**** Given data ****

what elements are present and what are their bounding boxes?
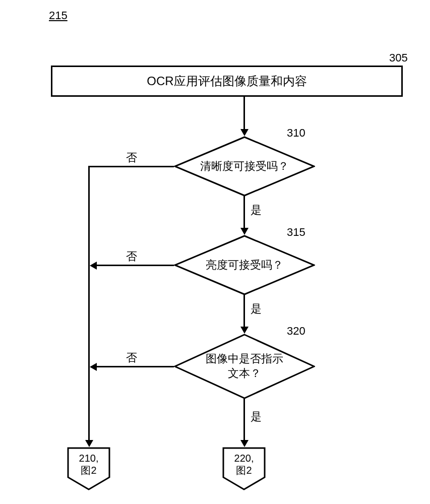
arrowhead-320-no — [90, 363, 97, 371]
connector-210: 210, 图2 — [67, 447, 110, 490]
decision-node-315: 亮度可接受吗？ — [174, 235, 315, 295]
arrow-315-no-h — [97, 265, 174, 266]
decision-node-320: 图像中是否指示 文本？ — [174, 334, 315, 399]
edge-label-315-yes: 是 — [251, 301, 262, 317]
process-text-305: OCR应用评估图像质量和内容 — [147, 73, 306, 89]
arrow-320-no-h — [97, 366, 174, 367]
edge-label-320-no: 否 — [126, 350, 137, 365]
connector-text-220: 220, 图2 — [234, 452, 254, 476]
decision-node-310: 清晰度可接受吗？ — [174, 136, 315, 197]
decision-text-320: 图像中是否指示 文本？ — [206, 352, 283, 381]
connector-text-210: 210, 图2 — [79, 452, 99, 476]
arrowhead-310-yes — [240, 228, 249, 235]
node-label-305: 305 — [389, 51, 408, 65]
decision-text-315: 亮度可接受吗？ — [206, 258, 283, 273]
arrow-320-yes — [243, 398, 245, 441]
arrowhead-320-yes — [240, 440, 249, 447]
process-node-305: OCR应用评估图像质量和内容 — [51, 66, 403, 97]
edge-label-310-no: 否 — [126, 150, 137, 165]
connector-220: 220, 图2 — [222, 447, 266, 490]
edge-label-320-yes: 是 — [251, 409, 262, 424]
arrow-305-310 — [243, 97, 245, 130]
edge-label-310-yes: 是 — [251, 203, 262, 218]
arrow-310-no-h — [88, 166, 174, 167]
arrow-315-yes — [243, 294, 245, 328]
arrowhead-305-310 — [240, 129, 249, 136]
arrowhead-315-no — [90, 262, 97, 270]
arrowhead-315-yes — [240, 327, 249, 334]
edge-label-315-no: 否 — [126, 249, 137, 264]
arrowhead-no-bus — [85, 440, 93, 447]
arrow-310-yes — [243, 196, 245, 229]
page-reference: 215 — [49, 9, 68, 22]
no-bus-vertical — [88, 166, 90, 441]
decision-text-310: 清晰度可接受吗？ — [200, 159, 289, 174]
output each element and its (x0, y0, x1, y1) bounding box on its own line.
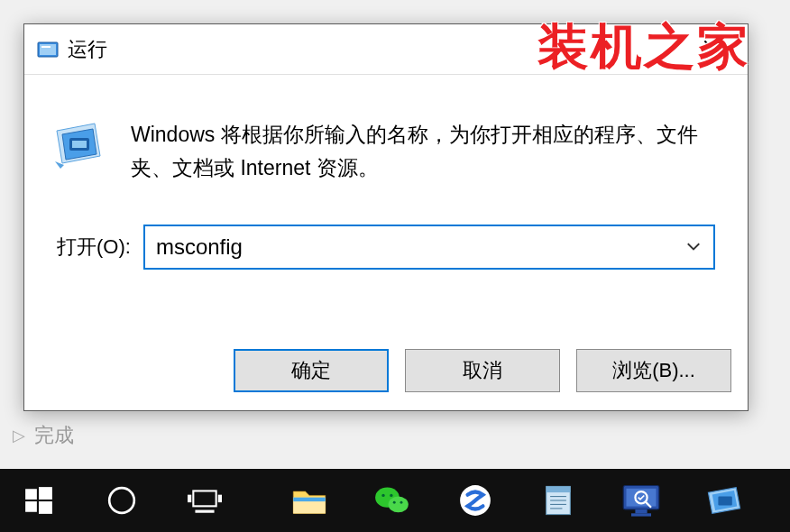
svg-rect-14 (193, 491, 216, 506)
svg-rect-36 (635, 509, 647, 513)
svg-point-22 (381, 494, 384, 497)
dialog-title: 运行 (68, 36, 107, 63)
notepad-icon (540, 482, 576, 518)
svg-rect-11 (25, 501, 37, 512)
cancel-button[interactable]: 取消 (405, 349, 560, 392)
svg-point-21 (389, 497, 409, 513)
taskbar (0, 469, 790, 532)
background-status: ▷ 完成 (13, 422, 74, 449)
button-bar: 确定 取消 浏览(B)... (24, 338, 748, 410)
windows-icon (23, 485, 54, 516)
sogou-button[interactable] (442, 472, 509, 529)
wechat-button[interactable] (359, 472, 426, 529)
circle-icon (106, 485, 137, 516)
svg-point-25 (400, 501, 403, 504)
svg-rect-37 (631, 513, 651, 516)
svg-rect-9 (25, 489, 37, 500)
svg-rect-28 (547, 486, 571, 492)
svg-rect-16 (218, 495, 222, 502)
dialog-body: Windows 将根据你所输入的名称，为你打开相应的程序、文件夹、文档或 Int… (24, 75, 748, 338)
svg-point-24 (393, 501, 396, 504)
wechat-icon (374, 484, 410, 517)
svg-rect-1 (40, 44, 56, 55)
svg-point-23 (390, 494, 392, 497)
svg-rect-8 (72, 141, 87, 148)
open-label: 打开(O): (57, 234, 131, 261)
close-icon (703, 40, 723, 60)
ok-button[interactable]: 确定 (234, 349, 389, 392)
run-taskbar-icon (704, 484, 744, 517)
cortana-button[interactable] (88, 472, 155, 529)
svg-rect-15 (188, 495, 191, 502)
run-taskbar-button[interactable] (691, 472, 758, 529)
background-status-text: 完成 (34, 422, 74, 449)
notepad-button[interactable] (525, 472, 592, 529)
folder-icon (291, 485, 327, 516)
monitor-icon (621, 483, 661, 518)
run-icon (37, 39, 59, 60)
browse-button[interactable]: 浏览(B)... (576, 349, 731, 392)
svg-point-13 (109, 488, 134, 513)
chevron-down-icon[interactable] (683, 237, 704, 256)
svg-rect-40 (718, 497, 731, 506)
taskview-button[interactable] (171, 472, 238, 529)
close-button[interactable] (686, 30, 740, 69)
run-dialog: 运行 Windows 将根据你所输入的名称，为你打开相应的程序、文件夹、文档或 … (23, 23, 749, 411)
open-combobox[interactable] (143, 225, 715, 270)
open-input[interactable] (156, 234, 683, 260)
dialog-description: Windows 将根据你所输入的名称，为你打开相应的程序、文件夹、文档或 Int… (131, 116, 715, 185)
svg-rect-10 (39, 487, 52, 500)
explorer-button[interactable] (276, 472, 343, 529)
sogou-icon (458, 483, 492, 518)
svg-rect-12 (39, 501, 52, 514)
monitor-app-button[interactable] (608, 472, 675, 529)
taskview-icon (188, 487, 222, 514)
svg-rect-2 (41, 46, 51, 48)
start-button[interactable] (5, 472, 72, 529)
svg-rect-17 (195, 510, 214, 513)
svg-rect-19 (293, 498, 326, 501)
titlebar: 运行 (24, 24, 748, 75)
run-large-icon (51, 122, 106, 172)
play-icon: ▷ (13, 426, 25, 445)
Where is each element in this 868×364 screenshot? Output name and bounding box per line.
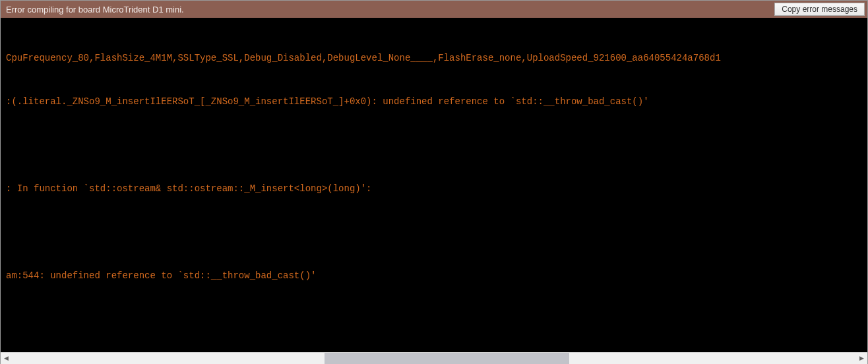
horizontal-scrollbar[interactable]: ◀ ▶ <box>1 352 867 363</box>
console-line: :(.literal._ZNSo9_M_insertIlEERSoT_[_ZNS… <box>6 94 862 109</box>
console-line: : In function `std::ostream& std::ostrea… <box>6 181 862 196</box>
error-title: Error compiling for board MicroTrident D… <box>6 5 184 15</box>
scroll-track[interactable] <box>12 353 856 364</box>
scroll-right-arrow-icon[interactable]: ▶ <box>856 353 867 364</box>
console-line: CpuFrequency_80,FlashSize_4M1M,SSLType_S… <box>6 51 862 65</box>
scroll-left-arrow-icon[interactable]: ◀ <box>1 353 12 364</box>
console-wrapper: CpuFrequency_80,FlashSize_4M1M,SSLType_S… <box>1 18 867 352</box>
console-line: am:544: undefined reference to `std::__t… <box>6 268 862 283</box>
console-line <box>6 138 862 152</box>
console-output[interactable]: CpuFrequency_80,FlashSize_4M1M,SSLType_S… <box>1 18 867 352</box>
scroll-thumb[interactable] <box>325 353 569 364</box>
error-panel: Error compiling for board MicroTrident D… <box>0 0 868 364</box>
copy-error-button[interactable]: Copy error messages <box>774 3 865 16</box>
error-header-bar: Error compiling for board MicroTrident D… <box>1 1 867 18</box>
console-line <box>6 225 862 239</box>
console-line <box>6 312 862 326</box>
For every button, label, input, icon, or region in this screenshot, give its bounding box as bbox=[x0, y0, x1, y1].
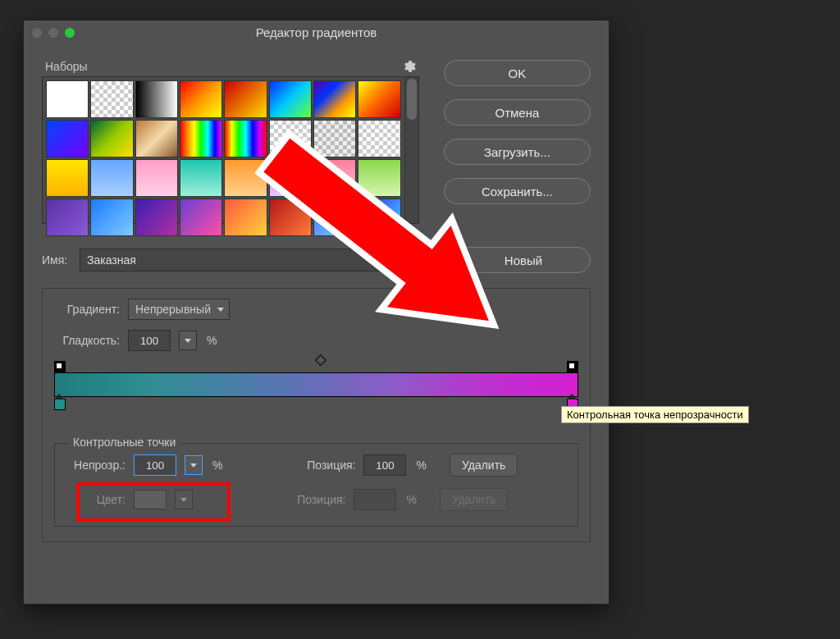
preset-swatch[interactable] bbox=[224, 120, 267, 157]
gradient-type-label: Градиент: bbox=[54, 303, 120, 316]
position-label-1: Позиция: bbox=[296, 459, 355, 472]
preset-swatch[interactable] bbox=[358, 199, 400, 236]
gradient-editor-window: Редактор градиентов Наборы bbox=[23, 20, 609, 605]
opacity-position-input[interactable] bbox=[363, 454, 406, 476]
color-stop-left[interactable] bbox=[54, 399, 66, 410]
color-stepper bbox=[175, 490, 193, 509]
preset-swatch[interactable] bbox=[269, 199, 312, 236]
delete-color-stop-button: Удалить bbox=[440, 488, 508, 511]
color-position-input bbox=[354, 489, 396, 510]
gradient-editor-area bbox=[54, 361, 578, 410]
preset-swatch[interactable] bbox=[135, 199, 178, 236]
gradient-type-select[interactable]: Непрерывный bbox=[128, 299, 230, 320]
preset-swatch[interactable] bbox=[180, 80, 222, 118]
save-button[interactable]: Сохранить... bbox=[444, 178, 591, 204]
preset-swatch[interactable] bbox=[135, 120, 178, 157]
preset-swatch[interactable] bbox=[135, 159, 178, 197]
opacity-midpoint[interactable] bbox=[314, 354, 326, 366]
opacity-label: Непрозр.: bbox=[66, 459, 126, 472]
preset-swatch[interactable] bbox=[224, 159, 267, 197]
preset-swatch[interactable] bbox=[358, 80, 400, 118]
smoothness-label: Гладкость: bbox=[54, 334, 120, 347]
preset-swatch[interactable] bbox=[90, 120, 133, 157]
preset-swatch[interactable] bbox=[224, 199, 267, 236]
presets-scrollbar[interactable] bbox=[404, 77, 418, 223]
smoothness-input[interactable] bbox=[128, 330, 171, 351]
color-label: Цвет: bbox=[66, 493, 126, 506]
name-input[interactable] bbox=[80, 249, 418, 272]
window-title: Редактор градиентов bbox=[24, 25, 609, 39]
preset-swatch[interactable] bbox=[313, 199, 356, 236]
preset-swatch[interactable] bbox=[269, 159, 312, 197]
preset-swatch[interactable] bbox=[46, 199, 89, 236]
preset-swatch[interactable] bbox=[313, 120, 356, 157]
position-label-2: Позиция: bbox=[286, 493, 345, 506]
preset-swatch[interactable] bbox=[135, 80, 178, 118]
load-button[interactable]: Загрузить... bbox=[444, 139, 591, 165]
preset-swatch[interactable] bbox=[269, 120, 312, 157]
preset-swatch[interactable] bbox=[180, 159, 222, 197]
presets-label: Наборы bbox=[45, 60, 88, 73]
preset-swatch[interactable] bbox=[46, 80, 89, 118]
preset-swatch[interactable] bbox=[46, 120, 89, 157]
preset-swatch[interactable] bbox=[358, 120, 400, 157]
gradient-bar[interactable] bbox=[54, 372, 578, 397]
new-button[interactable]: Новый bbox=[456, 247, 591, 273]
chevron-down-icon bbox=[217, 308, 224, 312]
gear-icon[interactable] bbox=[403, 60, 416, 73]
preset-swatch[interactable] bbox=[180, 120, 222, 157]
preset-swatch[interactable] bbox=[90, 80, 133, 118]
opacity-input[interactable] bbox=[134, 454, 176, 476]
name-label: Имя: bbox=[42, 253, 71, 267]
color-swatch bbox=[134, 490, 167, 509]
preset-swatch[interactable] bbox=[269, 80, 312, 118]
preset-swatch[interactable] bbox=[46, 159, 89, 197]
opacity-stop-right[interactable] bbox=[567, 361, 578, 372]
opacity-stepper[interactable] bbox=[185, 455, 203, 475]
titlebar: Редактор градиентов bbox=[24, 21, 609, 45]
smoothness-stepper[interactable] bbox=[179, 331, 197, 350]
opacity-stop-left[interactable] bbox=[54, 361, 66, 372]
presets-box bbox=[42, 76, 419, 224]
delete-opacity-stop-button[interactable]: Удалить bbox=[450, 454, 518, 477]
preset-swatch[interactable] bbox=[313, 159, 356, 197]
stops-legend: Контрольные точки bbox=[68, 436, 180, 449]
preset-swatch[interactable] bbox=[90, 159, 133, 197]
ok-button[interactable]: OK bbox=[444, 60, 591, 86]
cancel-button[interactable]: Отмена bbox=[444, 99, 591, 126]
preset-swatch[interactable] bbox=[313, 80, 356, 118]
preset-swatch[interactable] bbox=[180, 199, 222, 236]
preset-swatch[interactable] bbox=[90, 199, 133, 236]
preset-swatch[interactable] bbox=[358, 159, 400, 197]
preset-swatch[interactable] bbox=[224, 80, 267, 118]
gradient-group: Градиент: Непрерывный Гладкость: % bbox=[42, 288, 591, 542]
tooltip: Контрольная точка непрозрачности bbox=[561, 406, 749, 423]
stops-group: Контрольные точки Непрозр.: % Позиция: %… bbox=[54, 443, 578, 527]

****

What you have to do: Scan the entries above for the string "taskbar" and copy each line that contains it.

Task answer:
taskbar (0, 469, 790, 532)
run-taskbar-icon (704, 484, 744, 517)
run-taskbar-button[interactable] (691, 472, 758, 529)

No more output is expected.